The government are considering tougher penalties for mobile phone use whilst driving after research showed that it slowed a driver’s reactions more than drink or drugs.
Robert Goodwill, the road safety minister, said he would make a case to the Ministry of Justice for imposing tougher penalties. In addition, campaigners, including the Alliance of British Drivers, are now calling for the penalty to be raised to match the drink-driving punishment, which is an automatic year’s ban and a fine.
The study by the Transport Research Laboratory (TRL) found that a driver’s reaction times slowed by 46% when he or she was making a call on a hand-held mobile, by 37% when texting while driving and by 27% during hands-free calls. For those on the drink-drive limit of 80mg of alcohol per 100ml of blood, reaction times were reduced by 13%. For those who had used cannabis it was 21%. Both of these figures are clearly lower than the figures when phone use is concerned.

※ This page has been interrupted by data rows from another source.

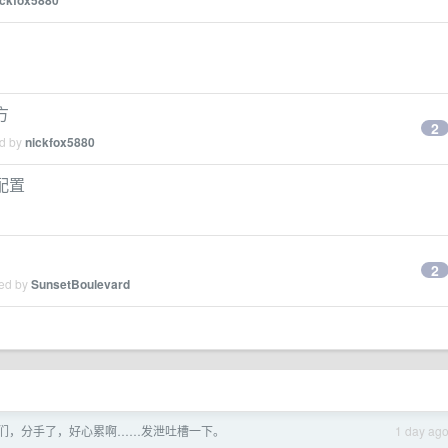
ickfox5880
方
2
ed by
nickfox5880
配置
2
ied by
SunsetBoulevard
们，分手了，好心累啊……发泄吐槽一下。
1 day ag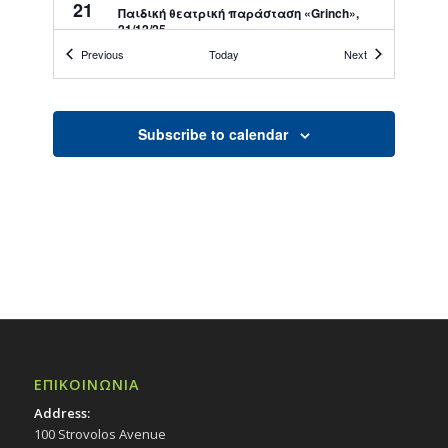
21
Παιδική θεατρική παράσταση «Grinch»,
21/12/25
Εκδηλώσεις στο Δημοτικό Θέατρο
Events
Events
Previous
Today
Next
Δημοτικό Θέατρο Στροβόλου
12:30
ΔΕΚ
Subscribe to calendar
21
Παιδική θεατρική παράσταση «Grinch»,
21/12/25
Εκδηλώσεις στο Δημοτικό Θέατρο
Δημοτικό Θέατρο Στροβόλου
19:00
ΔΕΚ
23
Συναυλία «Τα Χριστούγεννα του Σκρούτζ»,
23/12/25
Εκδηλώσεις στο Δημοτικό Θέατρο
Δημοτικό Θέατρο Στροβόλου
ΕΠΙΚΟΙΝΩΝΙΑ
20:00
ΔΕΚ
27
Συναυλία «Άρωμα Βιέννης», 27/12/25
Address:
Εκδηλώσεις στο Δημοτικό Θέατρο
100 Strovolos Avenue
Δημοτικό Θέατρο Στροβόλου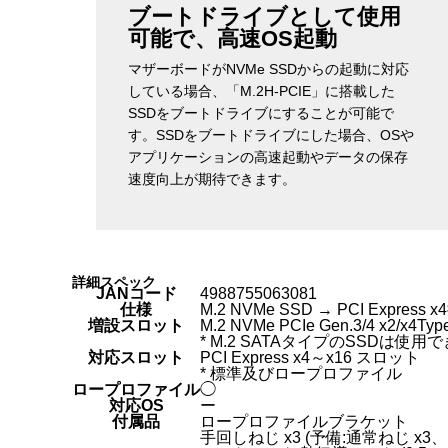
ブートドライブとして使用
可能で、高速OS起動
マザーボードがNVMe SSDからの起動に対応
している場合、「M.2H-PCIE」に搭載した
SSDをブートドライブにすることが可能で
す。SSDをブートドライブにした場合、OSや
アプリケーションの高速起動やデータの保存
速度向上が期待できます。
詳細スペック
JANコード
4988755063081
仕様
M.2 NVMe SSD → PCI Expre
増設スロット
M.2 NVMe PCIe Gen.3/4 x2/x4Typ
* M.2 SATAタイプのSSDは使
対応スロット
PCI Express x4～x16 スロット
* 標準及びロープロファイル
ロープロファイル
◯
対応OS
ー
付属品
ロープロファイルブラケット
手回しねじ x3 (予備:通常ねじ x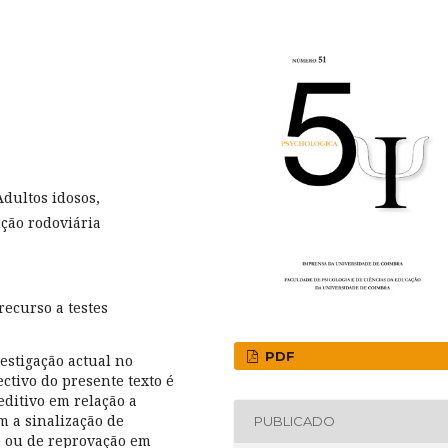
Adultos idosos,
ção rodoviária
ecurso a testes
PDF
estigação actual no
ctivo do presente texto é
editivo em relação a
 a sinalização de
PUBLICADO
e ou de reprovação em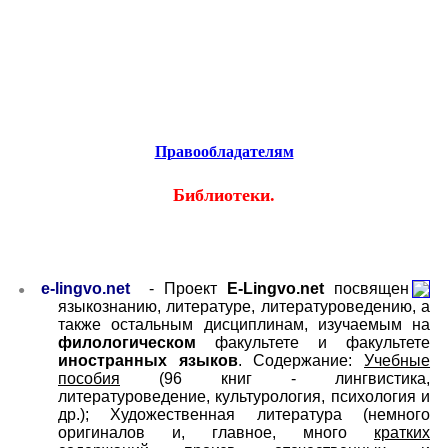
Educational resources of the Internet
-
Libraries.
Образовательные ресурсы Интернета
-
библиотеки.
Главная страница
(Содержание)
Гостевая
Правообладателям
Библиотеки.
e-lingvo.net
-
Проект
E-Lingvo.net
посвящен
●
языкознанию, литературе, литературоведению, а
также остальным дисциплинам, изучаемым на
филологическом
факультете и факультете
иностранных языков
. Содержание:
Учебные
пособия
(96 книг - лингвистика,
литературоведение, культурология, психология и
др.); Художественная литература (немного
оригиналов и, главное, много
кратких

Robert Goodwill also called on police to increase their action on the menace stating that ‘the best deterrent for this kind of dangerous behaviour is the certainty of being detected.’ As it stands, mobile phone used hasn’t been a priority with the focus being more on drink-driving. With smartphones now owned by nearly three-quarters of adults, with emails, social networking and maps all adding to the temptation to use them, it is becoming increasingly important to crackdown on mobile use.